* _Work to be completed_
After locating the line with "actual Indian" in the entries below, output it and each following line up to and including the line with "exquisite candles, each", exactly and without pictures.

* _Supplied records_

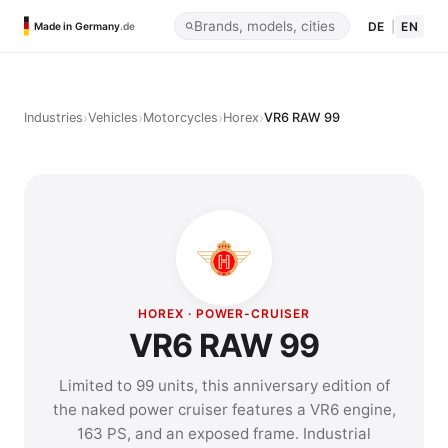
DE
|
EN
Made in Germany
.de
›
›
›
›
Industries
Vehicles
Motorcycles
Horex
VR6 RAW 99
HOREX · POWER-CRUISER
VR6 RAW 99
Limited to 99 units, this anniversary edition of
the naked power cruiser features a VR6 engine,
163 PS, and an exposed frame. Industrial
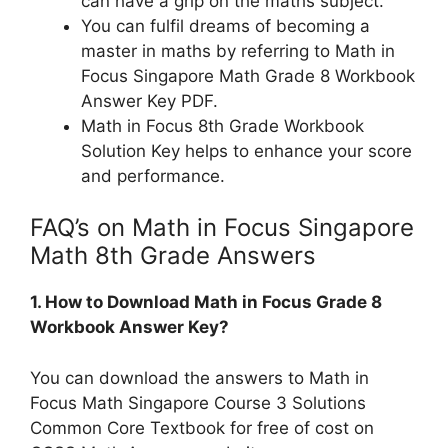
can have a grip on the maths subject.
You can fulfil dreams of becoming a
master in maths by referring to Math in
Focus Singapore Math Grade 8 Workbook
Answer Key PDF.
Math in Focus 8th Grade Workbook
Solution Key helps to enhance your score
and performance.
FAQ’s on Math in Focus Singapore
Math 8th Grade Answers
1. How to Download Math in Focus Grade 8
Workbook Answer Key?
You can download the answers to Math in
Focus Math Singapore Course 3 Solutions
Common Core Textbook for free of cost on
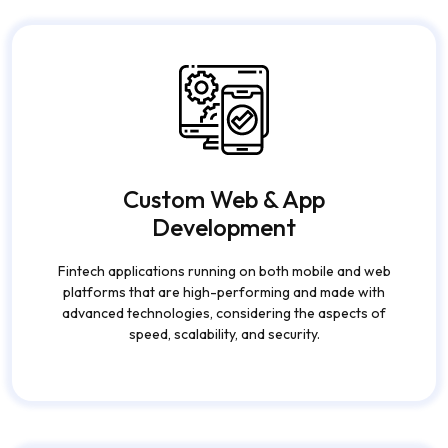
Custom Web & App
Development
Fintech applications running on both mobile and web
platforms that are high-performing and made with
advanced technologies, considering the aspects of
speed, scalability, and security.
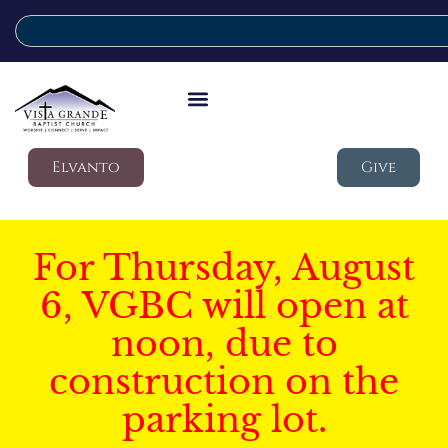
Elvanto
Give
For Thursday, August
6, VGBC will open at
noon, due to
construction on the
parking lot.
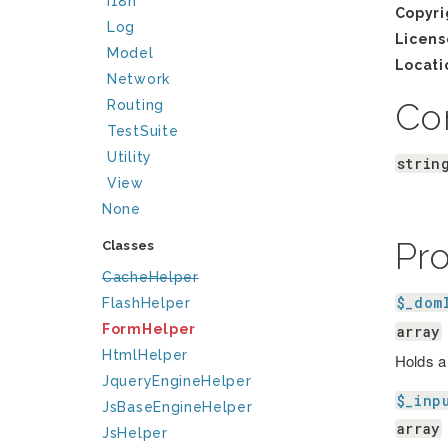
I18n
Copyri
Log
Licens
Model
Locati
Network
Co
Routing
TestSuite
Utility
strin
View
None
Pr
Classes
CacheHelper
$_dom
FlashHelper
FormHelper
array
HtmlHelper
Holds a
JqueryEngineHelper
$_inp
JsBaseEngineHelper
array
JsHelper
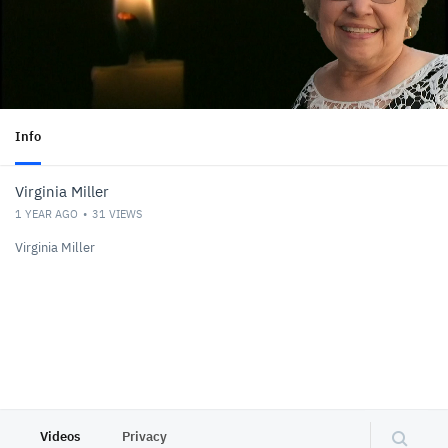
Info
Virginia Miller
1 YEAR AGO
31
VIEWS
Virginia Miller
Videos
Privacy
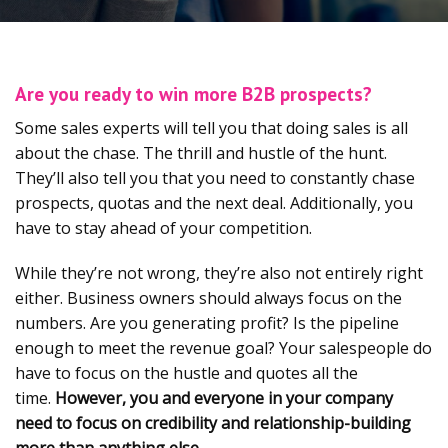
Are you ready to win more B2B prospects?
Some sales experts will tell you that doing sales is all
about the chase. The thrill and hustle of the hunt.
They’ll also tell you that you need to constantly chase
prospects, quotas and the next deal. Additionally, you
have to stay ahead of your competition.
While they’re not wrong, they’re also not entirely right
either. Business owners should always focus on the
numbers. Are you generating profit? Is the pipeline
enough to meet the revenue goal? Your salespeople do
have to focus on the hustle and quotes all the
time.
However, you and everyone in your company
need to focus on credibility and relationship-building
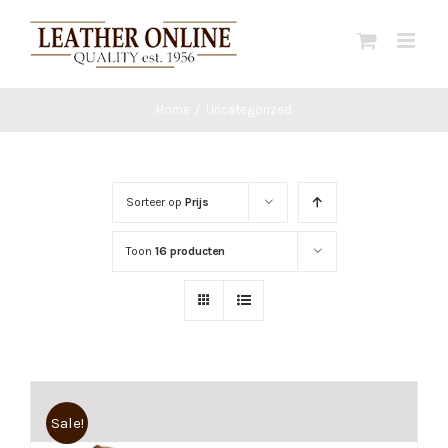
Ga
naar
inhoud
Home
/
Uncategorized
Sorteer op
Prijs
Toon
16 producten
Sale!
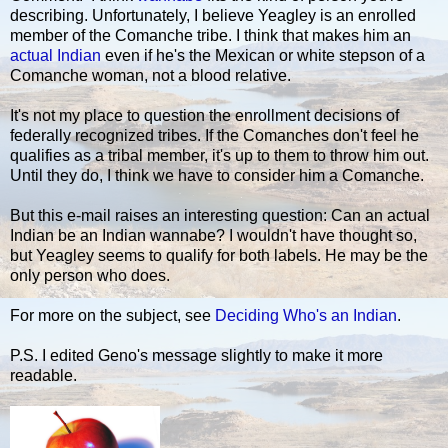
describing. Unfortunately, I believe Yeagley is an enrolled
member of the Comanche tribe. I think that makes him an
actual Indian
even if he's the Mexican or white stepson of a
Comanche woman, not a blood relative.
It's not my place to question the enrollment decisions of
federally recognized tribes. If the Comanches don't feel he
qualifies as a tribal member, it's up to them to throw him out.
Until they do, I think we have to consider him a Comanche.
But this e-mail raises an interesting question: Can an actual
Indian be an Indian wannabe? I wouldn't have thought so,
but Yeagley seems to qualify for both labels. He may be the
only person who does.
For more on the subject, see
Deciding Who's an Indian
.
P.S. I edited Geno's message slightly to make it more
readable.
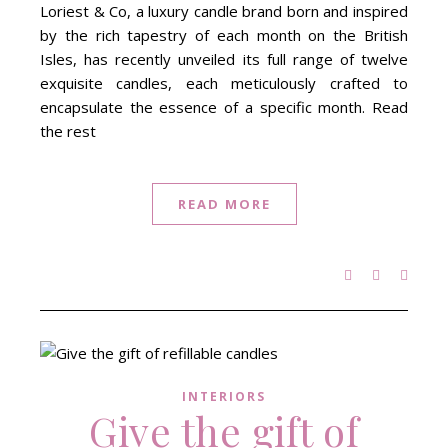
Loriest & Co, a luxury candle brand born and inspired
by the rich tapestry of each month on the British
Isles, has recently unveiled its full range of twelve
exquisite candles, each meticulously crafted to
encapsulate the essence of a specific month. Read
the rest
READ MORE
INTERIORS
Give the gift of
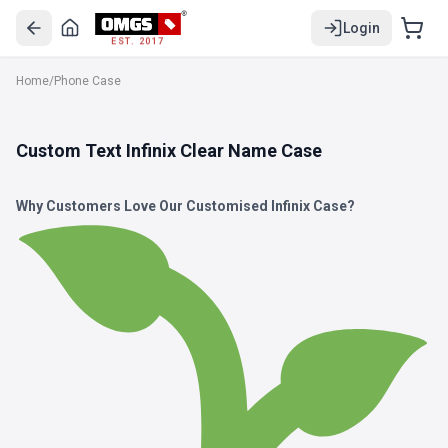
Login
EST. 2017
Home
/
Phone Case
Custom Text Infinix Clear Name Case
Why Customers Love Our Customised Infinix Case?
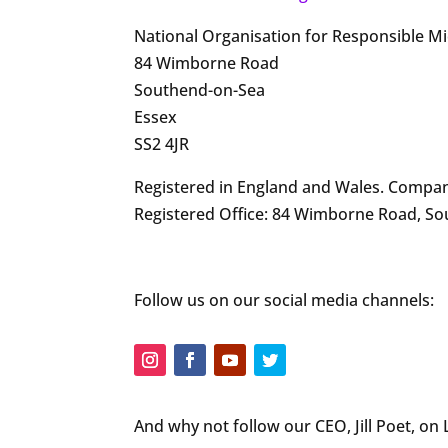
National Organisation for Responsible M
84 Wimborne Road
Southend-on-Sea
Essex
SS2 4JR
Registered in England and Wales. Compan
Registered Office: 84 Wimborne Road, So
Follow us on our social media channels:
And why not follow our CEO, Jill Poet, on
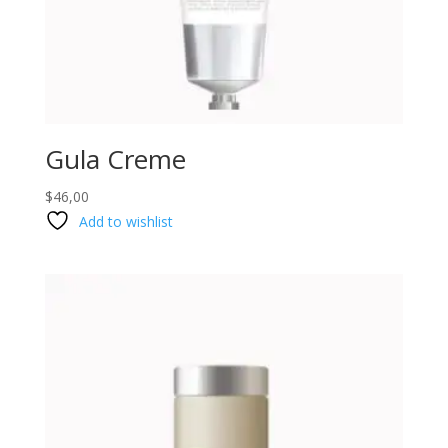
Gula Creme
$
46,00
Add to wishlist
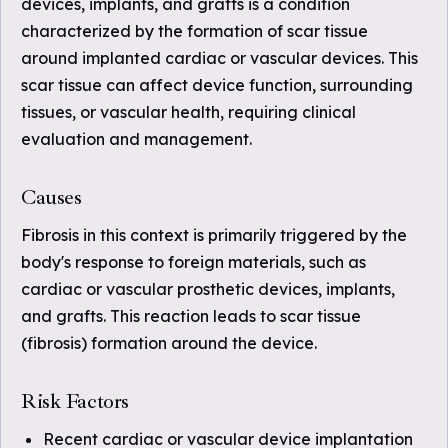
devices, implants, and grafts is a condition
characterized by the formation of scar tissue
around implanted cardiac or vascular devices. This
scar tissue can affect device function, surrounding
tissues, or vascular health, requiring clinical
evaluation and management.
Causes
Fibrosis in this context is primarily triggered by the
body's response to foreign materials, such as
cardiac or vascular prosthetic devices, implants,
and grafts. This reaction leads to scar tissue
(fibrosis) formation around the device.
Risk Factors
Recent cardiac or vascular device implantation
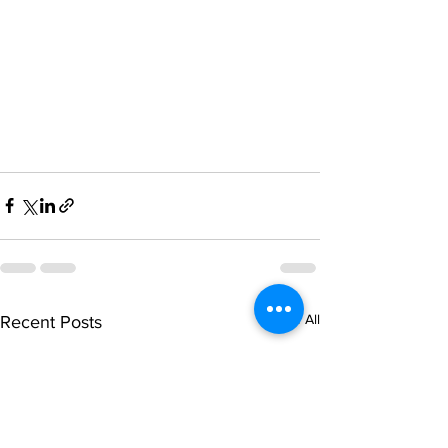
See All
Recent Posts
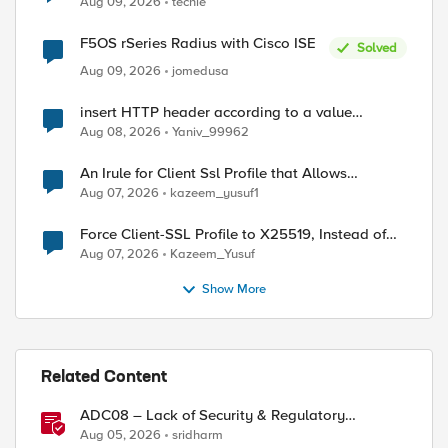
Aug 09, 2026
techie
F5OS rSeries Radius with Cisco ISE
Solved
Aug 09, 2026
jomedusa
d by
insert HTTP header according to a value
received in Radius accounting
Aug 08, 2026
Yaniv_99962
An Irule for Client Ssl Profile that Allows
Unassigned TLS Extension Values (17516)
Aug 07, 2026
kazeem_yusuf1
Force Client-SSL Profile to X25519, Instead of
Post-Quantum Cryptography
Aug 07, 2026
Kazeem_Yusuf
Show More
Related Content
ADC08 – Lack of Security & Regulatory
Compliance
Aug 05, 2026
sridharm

* _Completed task_
actual Indian
even if he's the Mexican or white stepson of a
Comanche woman, not a blood relative.
It's not my place to question the enrollment decisions of
federally recognized tribes. If the Comanches don't feel he
qualifies as a tribal member, it's up to them to throw him out.
Until they do, I think we have to consider him a Comanche.
But this e-mail raises an interesting question: Can an actual
Indian be an Indian wannabe? I wouldn't have thought so,
but Yeagley seems to qualify for both labels. He may be the
only person who does.
For more on the subject, see
Deciding Who's an Indian
.
P.S. I edited Geno's message slightly to make it more
readable.
Loriest & Co, a luxury candle brand born and inspired
by the rich tapestry of each month on the British
Isles, has recently unveiled its full range of twelve
exquisite candles, each meticulously crafted to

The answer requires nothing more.